┌────────
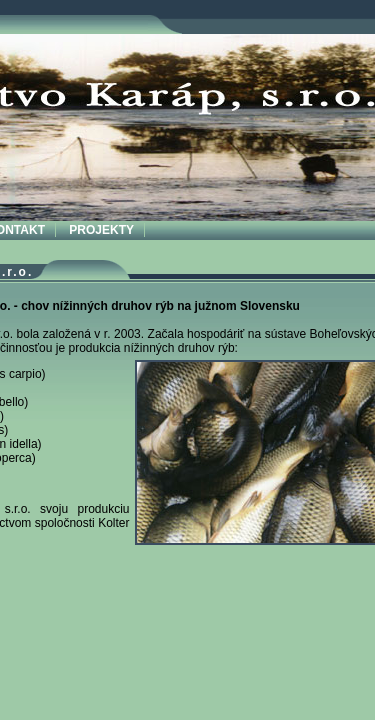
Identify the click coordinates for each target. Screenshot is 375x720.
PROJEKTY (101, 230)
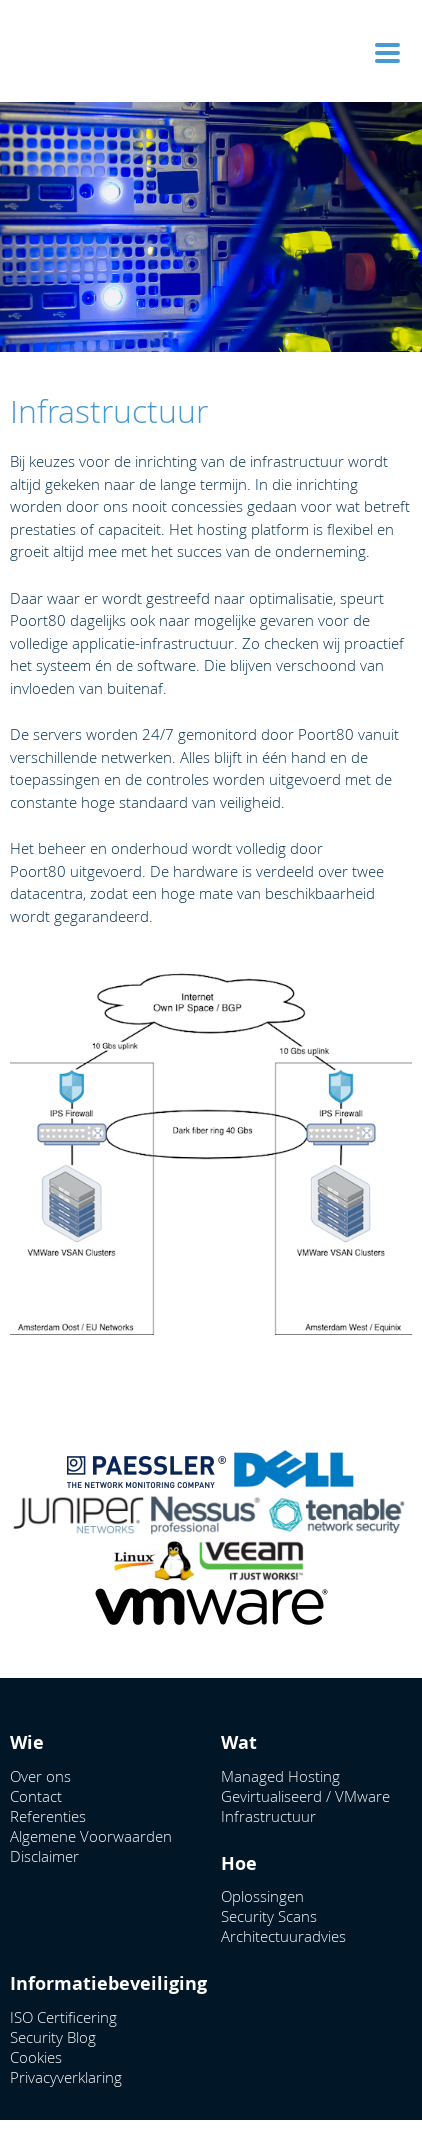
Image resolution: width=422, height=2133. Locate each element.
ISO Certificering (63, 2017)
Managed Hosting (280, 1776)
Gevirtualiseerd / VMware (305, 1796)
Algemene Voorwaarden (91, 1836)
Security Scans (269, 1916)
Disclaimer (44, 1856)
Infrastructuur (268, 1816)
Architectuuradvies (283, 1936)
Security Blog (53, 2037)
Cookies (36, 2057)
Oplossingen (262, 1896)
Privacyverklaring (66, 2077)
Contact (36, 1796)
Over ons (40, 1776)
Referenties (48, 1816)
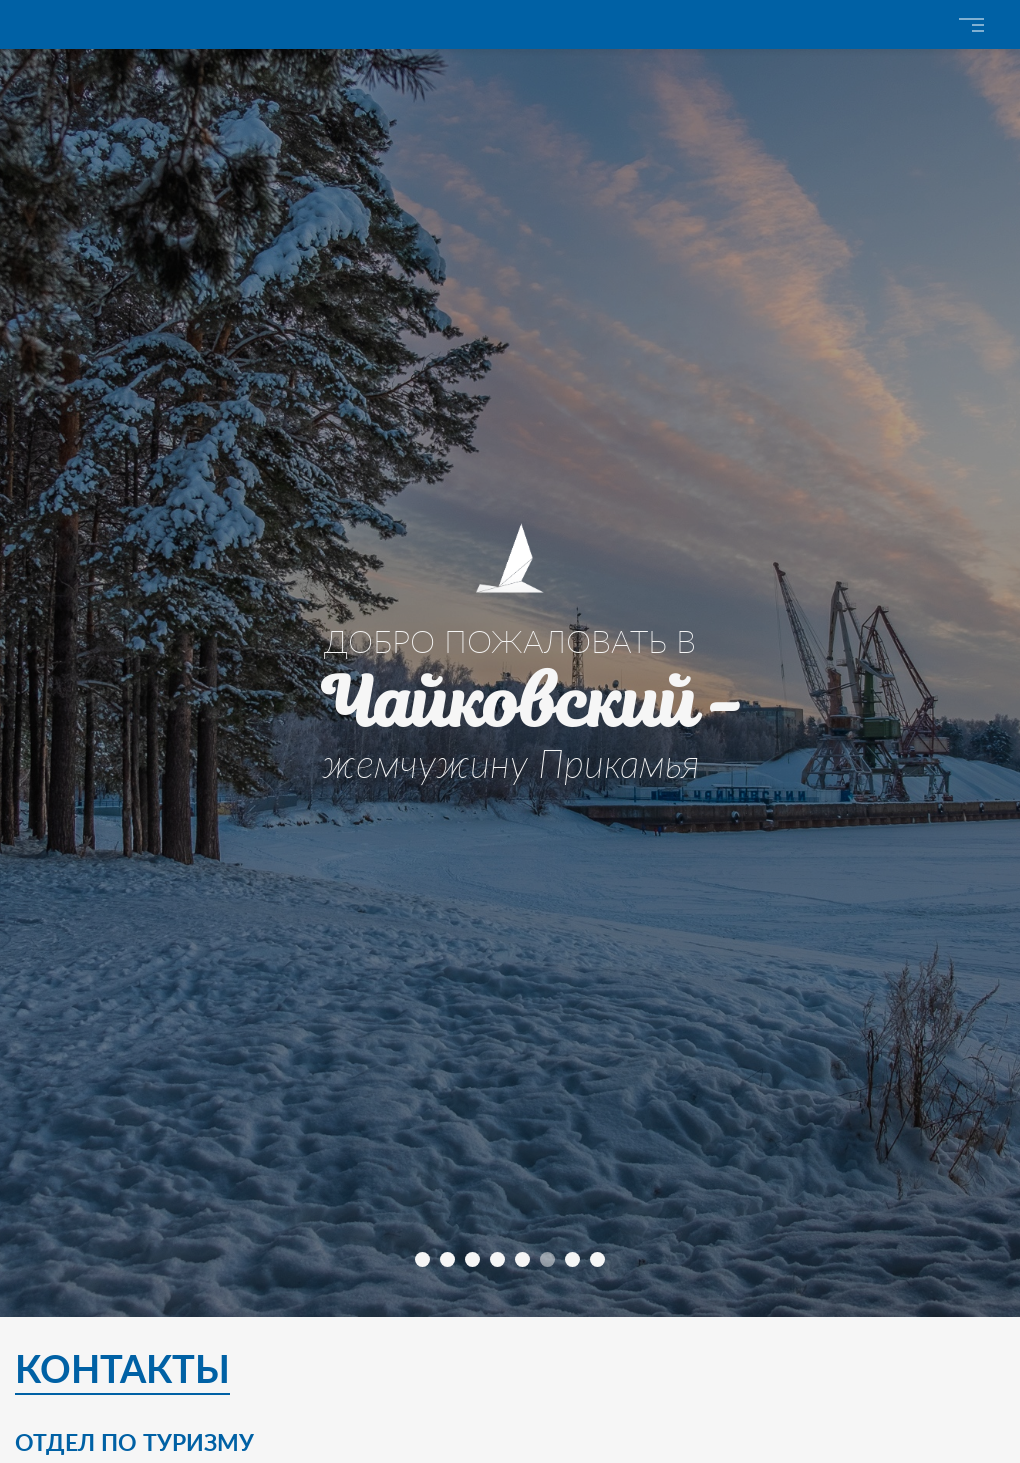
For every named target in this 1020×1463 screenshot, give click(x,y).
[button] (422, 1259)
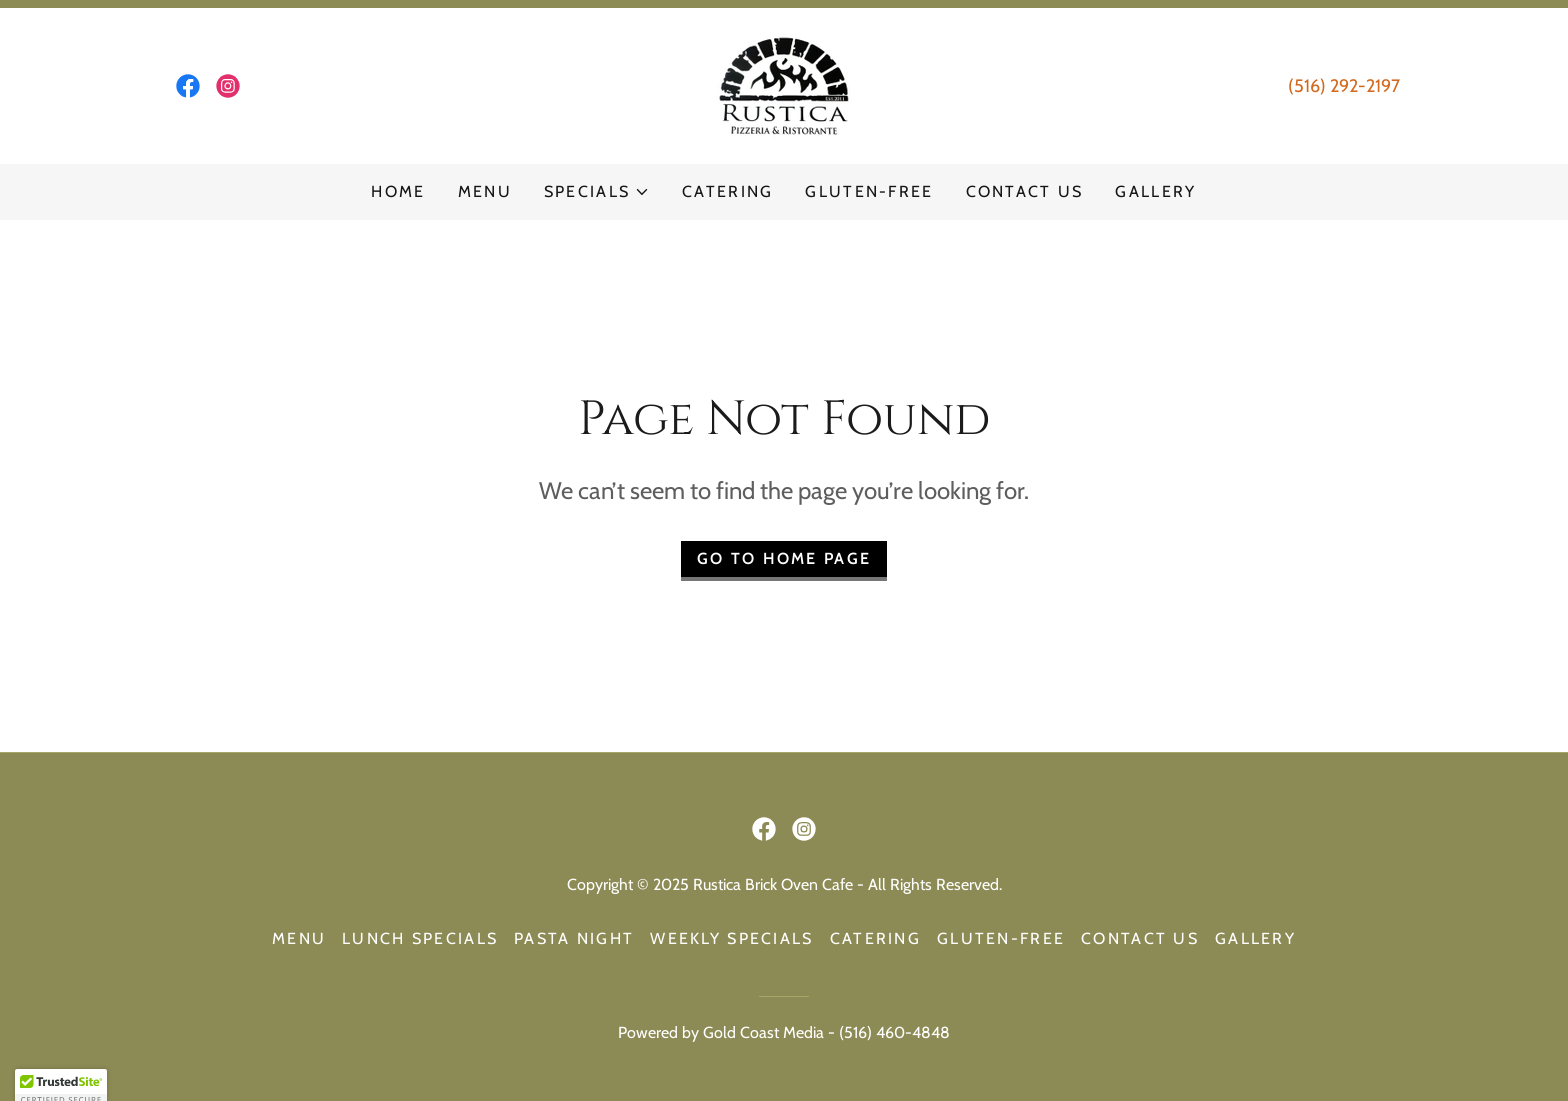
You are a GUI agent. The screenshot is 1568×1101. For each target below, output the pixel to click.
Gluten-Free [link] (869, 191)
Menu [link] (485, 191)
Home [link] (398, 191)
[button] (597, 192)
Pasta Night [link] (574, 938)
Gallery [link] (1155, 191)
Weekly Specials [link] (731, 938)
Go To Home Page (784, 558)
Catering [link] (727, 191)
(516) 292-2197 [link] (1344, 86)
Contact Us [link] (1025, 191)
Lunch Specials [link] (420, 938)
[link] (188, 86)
└────────
▶ [EXERCISE]
Give the data again word for word, without pictures.

▶ [TASK OUTPUT]
Identify the click coordinates for each target. Screenshot is 375x720.
PROJEKTY (101, 230)
Image resolution: width=422, height=2133. Locate each element.
ISO Certificering (63, 2017)
Managed Hosting (280, 1776)
Gevirtualiseerd / VMware (305, 1796)
Algemene Voorwaarden (91, 1836)
Security Scans (269, 1916)
Disclaimer (44, 1856)
Infrastructuur (268, 1816)
Architectuuradvies (283, 1936)
Security Blog (53, 2037)
Cookies (36, 2057)
Oplossingen (262, 1896)
Privacyverklaring (66, 2077)
Contact (36, 1796)
Over ons (40, 1776)
Referenties (48, 1816)
For every named target in this 1020×1463 screenshot, give click(x,y).
[button] (422, 1259)
You are a GUI agent. The screenshot is 1568×1101. For each target below, output the pixel to click.
Gluten-Free [link] (869, 191)
Menu [link] (485, 191)
Home [link] (398, 191)
[button] (597, 192)
Pasta Night [link] (574, 938)
Gallery [link] (1155, 191)
Weekly Specials [link] (731, 938)
Go To Home Page (784, 558)
Catering [link] (727, 191)
(516) 292-2197 [link] (1344, 86)
Contact Us [link] (1025, 191)
Lunch Specials [link] (420, 938)
[link] (188, 86)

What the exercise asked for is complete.